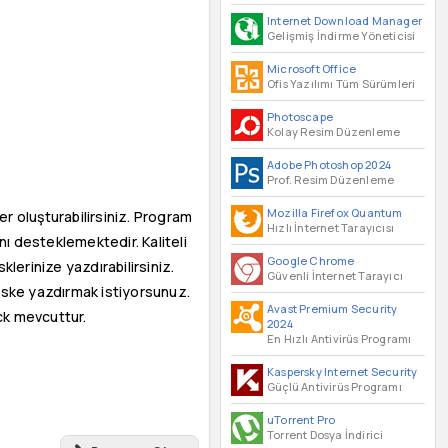
Internet Download Manager
Gelişmiş İndirme Yöneticisi
Microsoft Office
Ofis Yazılımı Tüm Sürümleri
Photoscape
Kolay Resim Düzenleme
Adobe Photoshop 2024
Prof. Resim Düzenleme
Mozilla Firefox Quantum
r oluşturabilirsiniz. Program
Hızlı İnternet Tarayıcısı
ı desteklemektedir. Kaliteli
Google Chrome
lerinize yazdırabilirsiniz.
Güvenli İnternet Tarayıcı
diske yazdırmak istiyorsunuz.
Avast Premium Security
ck mevcuttur.
2024
En Hızlı Antivirüs Programı
Kaspersky Internet Security
Güçlü Antivirüs Programı
uTorrent Pro
Torrent Dosya İndirici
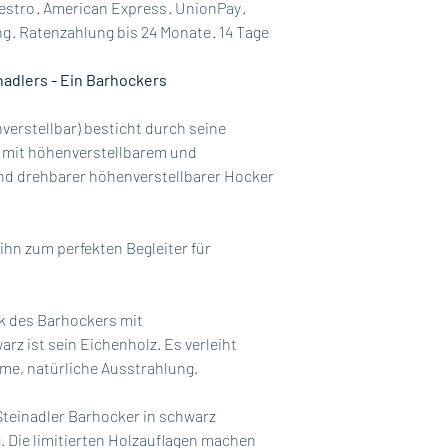
dazu ein Bild im T
sind und Ihnen lan
estro · American Express · UnionPay ·
Holzfarbe und wir 
ng · Ratenzahlung bis 24 Monate · 14 Tage
individuell für Sie a
nadlers - Ein Barhockers
verstellbar) besticht durch seine
uhl mit höhenverstellbarem und
und drehbarer höhenverstellbarer Hocker
ihn zum perfekten Begleiter für
k des Barhockers mit
rz ist sein Eichenholz. Es verleiht
rme, natürliche Ausstrahlung.
teinadler Barhocker in schwarz
ig. Die limitierten Holzauflagen machen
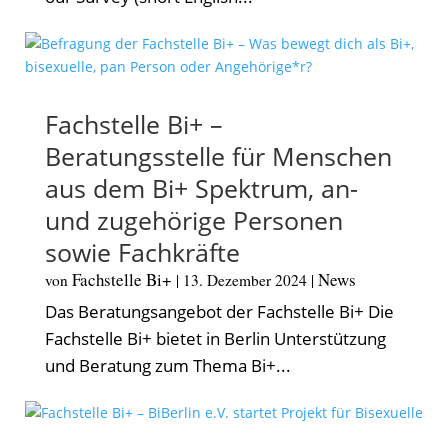
Fachstelle Bi+ –
Beratungsstelle für Menschen
aus dem Bi+ Spektrum, an-
und zugehörige Personen
sowie Fachkräfte
Fachstelle Bi+
News
von
|
13. Dezember 2024
|
Das Beratungsangebot der Fachstelle Bi+ Die
Fachstelle Bi+ bietet in Berlin Unterstützung
und Beratung zum Thema Bi+...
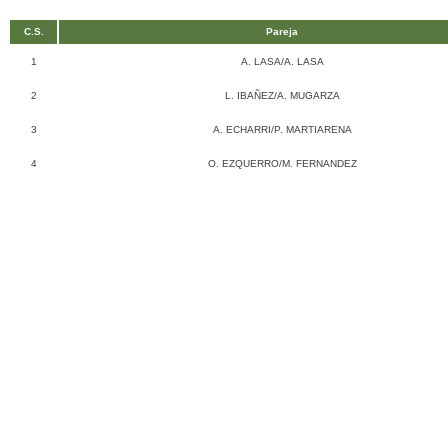
C.S.
Pareja
1
A. LASA/A. LASA
2
L. IBAÑEZ/A. MUGARZA
3
A. ECHARRI/P. MARTIARENA
4
O. EZQUERRO/M. FERNANDEZ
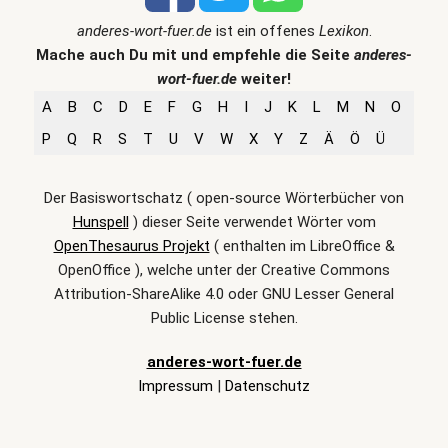
anderes-wort-fuer.de
ist ein offenes
Lexikon
.
Mache auch Du mit und empfehle die Seite
anderes-
wort-fuer.de
weiter!
A
B
C
D
E
F
G
H
I
J
K
L
M
N
O
P
Q
R
S
T
U
V
W
X
Y
Z
Ä
Ö
Ü
Der Basiswortschatz ( open-source Wörterbücher von
Hunspell
) dieser Seite verwendet Wörter vom
OpenThesaurus Projekt
( enthalten im LibreOffice &
OpenOffice ), welche unter der Creative Commons
Attribution-ShareAlike 4.0 oder GNU Lesser General
Public License stehen.
anderes-wort-fuer.de
Impressum
|
Datenschutz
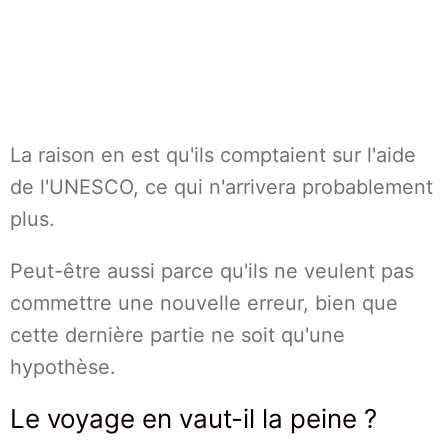
La raison en est qu'ils comptaient sur l'aide
de l'UNESCO, ce qui n'arrivera probablement
plus.
Peut-être aussi parce qu'ils ne veulent pas
commettre une nouvelle erreur, bien que
cette dernière partie ne soit qu'une
hypothèse.
Le voyage en vaut-il la peine ?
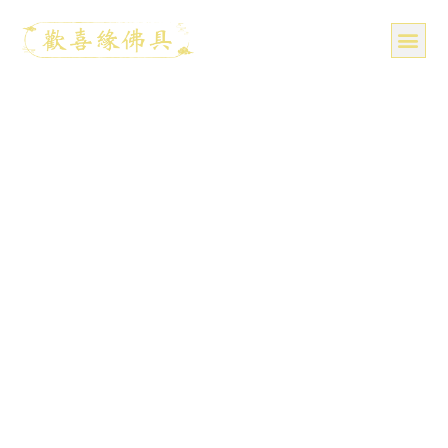
跳
至
主
要
關於我們
分享照
產品
知識分享
媒體報導
聯絡我們
內
容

○ ○ ○ ○ ○

*What to do*
Reproduce the listing exactly, but omit every picture in it.

*Written response*
Internet Download Manager
Gelişmiş İndirme Yöneticisi
Microsoft Office
Ofis Yazılımı Tüm Sürümleri
Photoscape
Kolay Resim Düzenleme
Adobe Photoshop 2024
Prof. Resim Düzenleme
Mozilla Firefox Quantum
r oluşturabilirsiniz. Program
Hızlı İnternet Tarayıcısı
ı desteklemektedir. Kaliteli
Google Chrome
lerinize yazdırabilirsiniz.
Güvenli İnternet Tarayıcı
diske yazdırmak istiyorsunuz.
Avast Premium Security
ck mevcuttur.
2024
En Hızlı Antivirüs Programı
Kaspersky Internet Security
Güçlü Antivirüs Programı
uTorrent Pro
Torrent Dosya İndirici
dazu ein Bild im T
sind und Ihnen lan
estro · American Express · UnionPay ·
Holzfarbe und wir 
ng · Ratenzahlung bis 24 Monate · 14 Tage
individuell für Sie a
nadlers - Ein Barhockers
verstellbar) besticht durch seine
uhl mit höhenverstellbarem und
und drehbarer höhenverstellbarer Hocker
ihn zum perfekten Begleiter für
k des Barhockers mit
rz ist sein Eichenholz. Es verleiht
rme, natürliche Ausstrahlung.
teinadler Barhocker in schwarz
ig. Die limitierten Holzauflagen machen
Fachstelle Bi+ –
Beratungsstelle für Menschen
aus dem Bi+ Spektrum, an-
und zugehörige Personen
sowie Fachkräfte
Fachstelle Bi+
News
von
|
13. Dezember 2024
|
Das Beratungsangebot der Fachstelle Bi+ Die
Fachstelle Bi+ bietet in Berlin Unterstützung
und Beratung zum Thema Bi+...
C.S.
Pareja
1
A. LASA/A. LASA
2
L. IBAÑEZ/A. MUGARZA
3
A. ECHARRI/P. MARTIARENA
4
O. EZQUERRO/M. FERNANDEZ
anderes-wort-fuer.de
ist ein offenes
Lexikon
.
Mache auch Du mit und empfehle die Seite
anderes-
wort-fuer.de
weiter!
A
B
C
D
E
F
G
H
I
J
K
L
M
N
O
P
Q
R
S
T
U
V
W
X
Y
Z
Ä
Ö
Ü
Der Basiswortschatz ( open-source Wörterbücher von
Hunspell
) dieser Seite verwendet Wörter vom
OpenThesaurus Projekt
( enthalten im LibreOffice &
OpenOffice ), welche unter der Creative Commons
Attribution-ShareAlike 4.0 oder GNU Lesser General
Public License stehen.
anderes-wort-fuer.de
Impressum
|
Datenschutz
La raison en est qu'ils comptaient sur l'aide
de l'UNESCO, ce qui n'arrivera probablement
plus.
Peut-être aussi parce qu'ils ne veulent pas
commettre une nouvelle erreur, bien que
cette dernière partie ne soit qu'une
hypothèse.
Le voyage en vaut-il la peine ?
跳
至
主
要
關於我們
分享照
產品
知識分享
媒體報導
聯絡我們
內
容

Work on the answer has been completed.